The first bookmark is the state of the original report, with the chart. Note that this state has a black question mark. For this bookmark, we have to hide the other visuals. In this case, the gray question mark image and the text box with information. Go to the 'View' menu and select the 'Selection Pane'. On the right side the 'Selection' pane will appear. Deselect the gray question mark image and text box in 'Selection'. Now we see the first original state again. We want to save this state by adding a bookmark. Go to 'View' and select the 'Bookmarks Pane'. On the right the 'Bookmarks' pane appears. Click on 'Add' and give the bookmark a suitable name.

The second bookmark must contain the information about the chart. Open the 'Selection Pane' again make the gray question mark image and text box visible again. Now hide the chart 'Total Sales and Profit per Month' and the black question mark image. Save this as a new bookmark.

Finally, when we click on the black question mark, we must ensure that we will be redirected to the information state and then back to the default state (by clicking the gray question mark). Click on the first bookmark called 'Home (overview)' and select black question mark image. you see a new option called 'Link'. Turn this on, choose 'Bookmark' as type and select the bookmark 'Chart 1 information (selected)'. Now select the second bookmark and follow the same steps, but now you select the gray question mark and you link this image to the first bookmark 'Home (overview)'.

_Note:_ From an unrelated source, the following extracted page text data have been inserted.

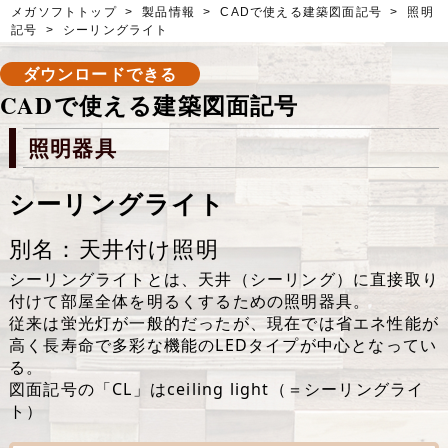
メガソフトトップ
>
製品情報
>
CADで使える建築図面記号
>
照明
記号
>
シーリングライト
ダウンロードできる
CADで使える建築図面記号
照明器具
シーリングライト
別名：天井付け照明
シーリングライトとは、天井（シーリング）に直接取り
付けて部屋全体を明るくするための照明器具。
従来は蛍光灯が一般的だったが、現在では省エネ性能が
高く長寿命で多彩な機能のLEDタイプが中心となってい
る。
図面記号の「CL」はceiling light（＝シーリングライ
ト）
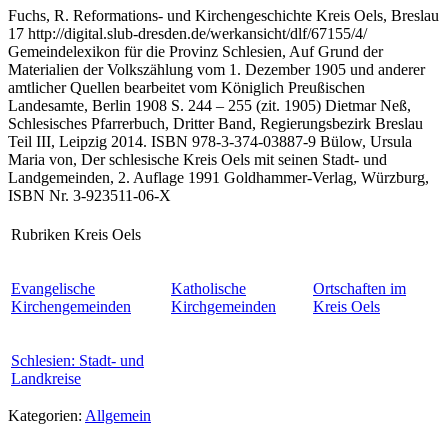
Fuchs, R. Reformations- und Kirchengeschichte Kreis Oels, Breslau
17 http://digital.slub-dresden.de/werkansicht/dlf/67155/4/
Gemeindelexikon für die Provinz Schlesien, Auf Grund der
Materialien der Volkszählung vom 1. Dezember 1905 und anderer
amtlicher Quellen bearbeitet vom Königlich Preußischen
Landesamte, Berlin 1908 S. 244 – 255 (zit. 1905) Dietmar Neß,
Schlesisches Pfarrerbuch, Dritter Band, Regierungsbezirk Breslau
Teil III, Leipzig 2014. ISBN 978-3-374-03887-9 Bülow, Ursula
Maria von, Der schlesische Kreis Oels mit seinen Stadt- und
Landgemeinden, 2. Auflage 1991 Goldhammer-Verlag, Würzburg,
ISBN Nr. 3-923511-06-X
Rubriken Kreis Oels
Evangelische
Katholische
Ortschaften im
Kirchengemeinden
Kirchgemeinden
Kreis Oels
Schlesien: Stadt- und
Landkreise
Kategorien:
Allgemein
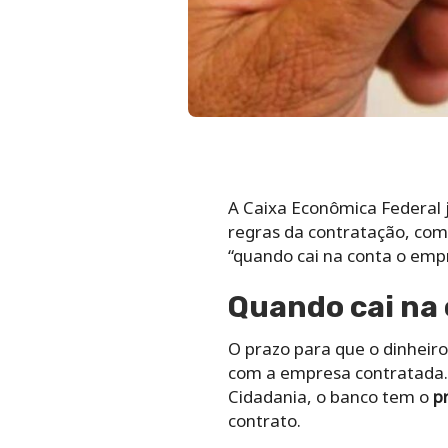
A Caixa Econômica Federal j
regras da contratação, com
“quando cai na conta o empr
Quando cai na 
O prazo para que o dinheiro
com a empresa contratada. C
Cidadania, o banco tem o
pr
contrato.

Power BI Desktop - Create the bookmarks

















NOTE:
First, you have to create all the visuals in your report and then you can create bookmarks in combination with the selection pane to show or hide those visuals for a specific bookmark. Otherwise, when you first create a bookmark of the original state and then add new visuals for the second bookmark, the first bookmark will also inherit those new visuals.

3) Result
We will now watch the result in the Power BI service. Open the published report and click on the black question mark. The information about the chart is now displayed instead of the chart it self. A new click on the gray question mark will bring you back to the original report with the chart. It works!

Power BI Service - Result

Bookmarks View
There is a new feature in the 'View' menu, the 'Bookmarks pane'. It is below the already existing 'Selection pane'. Turn this feature on and the 'Bookmarks' pane appears on the right. Click on 'View' in 'Bookmarks' and you will see a Bookmark bar below. In this bar you can switch between the bookmarks. Enter the full screen mode and it looks like a PowerPoint presentation with different slides. Cool!

Power BI Service - Bookmarks View













Power BI Desktop
You can also open the bookmarks view in Power BI Desktop to make sure it works before publish the report. Open the 'Bookmarks pane' as before and click on the same 'View' button. It works the same as in the Power BI service.

You can download the Power BI report here.

Conclusion
In this post you saw how to customize your dashboard using bookmarks. This is one of the many ways to use them, besides presentation or storing important analyzes. With this, you do not have to refer your users to another location for associated documentation. Also, what I see in practice as well, an information page (sort of landings page) is not necessary anymore.

Since this is a preview, there will be more features in the next versions. This post describes the updates and improvements related to the bookmarking feature, released in December 2017.